I can forsee a future where .pyc files can contain a lot more than they do today. Perhaps as you’re suggesting some of it will be “optional” stuff that isn’t always necessary to load. You came at this from a storing additional details about annotations perspective. Other ideas for additional pyc storage include the equivalent of debug info, unoptimized bytecode, lazy loaded docstring data, a portrait of our FLUFL, platform specific pre-deepfrozen structures, or even multiple precomputed native code translations - all possible future desires.

In terms of structure, we explicitly do not need to remain compatible with anything.

The only thing to not regress on is rapid loading for data needed during typical application startup imports. Some kinds of additional optional data we could add in the future could be desirable for fast application startup… So lets not overthink the format. We can reredesign the format as necessary for whatever our new motivating measured reasons are.

encukou · April 11, 2023, 8:15am

tl;dr: I don’t think this is the right mechanism for lazy-loading annotations.

When it comes to lazy loading annotations (__doc__, type annotations, line number tables, etc.), we should think about what happens when things are changed between the initial load and the lazy one:

What happens if the modules/classes are changed?
What happens when the .pyc is changed?

Some options, from most desirable to least:

It behaves as if everything was loaded eagerly
It behaves as if the annontation wasn’t present
Annotations are attached to the wrong object
Undefined behavior

It looks like PyImport_LoadOverlay would typically run code in a module whose classes/functions can be different from what it expected, e.g. it could inject annotations into unrelated classes. Optional C speedups is a common, if rather benign, example of what to watch out for.

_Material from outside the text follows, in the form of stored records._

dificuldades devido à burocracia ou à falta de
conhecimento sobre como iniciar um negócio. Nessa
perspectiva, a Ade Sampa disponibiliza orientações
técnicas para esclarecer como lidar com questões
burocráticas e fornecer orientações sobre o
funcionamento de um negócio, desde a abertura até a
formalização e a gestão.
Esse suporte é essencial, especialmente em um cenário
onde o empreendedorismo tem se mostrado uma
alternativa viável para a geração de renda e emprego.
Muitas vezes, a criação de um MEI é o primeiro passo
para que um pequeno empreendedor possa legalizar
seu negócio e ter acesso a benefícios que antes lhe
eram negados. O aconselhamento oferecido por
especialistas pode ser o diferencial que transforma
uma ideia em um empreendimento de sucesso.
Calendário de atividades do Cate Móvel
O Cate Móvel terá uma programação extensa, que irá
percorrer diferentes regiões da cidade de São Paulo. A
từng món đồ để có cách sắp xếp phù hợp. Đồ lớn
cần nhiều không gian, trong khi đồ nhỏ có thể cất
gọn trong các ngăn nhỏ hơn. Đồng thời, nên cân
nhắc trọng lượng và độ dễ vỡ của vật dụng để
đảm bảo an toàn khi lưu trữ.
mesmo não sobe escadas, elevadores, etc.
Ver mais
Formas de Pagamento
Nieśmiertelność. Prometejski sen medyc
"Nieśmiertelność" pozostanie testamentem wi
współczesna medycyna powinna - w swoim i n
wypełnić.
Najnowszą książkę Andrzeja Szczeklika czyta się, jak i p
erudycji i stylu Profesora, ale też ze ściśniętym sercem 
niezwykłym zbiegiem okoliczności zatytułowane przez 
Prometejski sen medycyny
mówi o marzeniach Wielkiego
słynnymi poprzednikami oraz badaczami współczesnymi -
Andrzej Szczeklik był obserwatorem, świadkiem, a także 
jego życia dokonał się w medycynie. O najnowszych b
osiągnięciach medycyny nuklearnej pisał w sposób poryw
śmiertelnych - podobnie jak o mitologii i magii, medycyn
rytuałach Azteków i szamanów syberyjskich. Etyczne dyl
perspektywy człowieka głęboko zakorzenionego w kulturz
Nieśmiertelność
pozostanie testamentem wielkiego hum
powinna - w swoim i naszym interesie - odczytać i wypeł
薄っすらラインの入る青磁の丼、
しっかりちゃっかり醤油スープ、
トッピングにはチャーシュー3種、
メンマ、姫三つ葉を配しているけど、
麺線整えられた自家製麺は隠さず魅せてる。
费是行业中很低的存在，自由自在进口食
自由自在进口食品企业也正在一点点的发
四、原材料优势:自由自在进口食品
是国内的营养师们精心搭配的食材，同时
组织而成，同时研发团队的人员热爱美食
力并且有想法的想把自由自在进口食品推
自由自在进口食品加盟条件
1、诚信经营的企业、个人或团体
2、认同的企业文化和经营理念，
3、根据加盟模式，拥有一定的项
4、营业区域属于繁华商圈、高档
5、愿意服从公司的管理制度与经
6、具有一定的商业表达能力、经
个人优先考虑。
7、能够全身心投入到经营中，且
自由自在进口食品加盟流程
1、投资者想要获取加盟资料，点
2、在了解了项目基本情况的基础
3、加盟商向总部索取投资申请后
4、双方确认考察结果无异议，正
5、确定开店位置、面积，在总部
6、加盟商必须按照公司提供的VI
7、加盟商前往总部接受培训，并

If the .pyc changes, the overlay could attach annotations to the “wrong” object – though one with the same module & name, so it’s probably OK.

For reference, here’s a rough sketch of what I had in mind:

.pyc files will end with an additional marshalled tuple at the end, which doesn’t get unmarshalled at first
annotations (type.__doc__, ModuleType.__doc__, FunctionType.__doc__, whatever ends up storing type annotation data) become non-data descriptors
when first loaded, for each of those attributes type/module/function objects store a shared “stub” and an index within it
initially, the “stub” “remembers” the .pyc file and the offset at which the extra tuple starts
on first access to the “stub”, it unmarshals the tuple, and closes/unmaps the file. The stub keeps a reference to the tuple.
on first access to an attribute, the value is taken from the stub’s tuple and stashed in __dict__, and the “stub” is decref’d.

Ideally, the .pyc can be opened/mapped with copy-on-write semantics on major platforms, and we don’t blow limits on open files. We can fall back to eager loading on exotic platforms.

larry · April 11, 2023, 10:06am

I agree that figuring out the binary format isn’t hard. I wrote it up partially for fun, partially just to present this as being completely thought through and ready to go (or “shovel-ready” as a politician might say).

I assume we won’t move forward with my specific proposal, because I don’t think we have a burning need for the functionality yet. Our as-yet-unknown important use case will tell us what semantics we need once it arrives. I’d be surprised–if pleasantly so–if those semantics aligned neatly with my “overlay” proposal as I sketched it here.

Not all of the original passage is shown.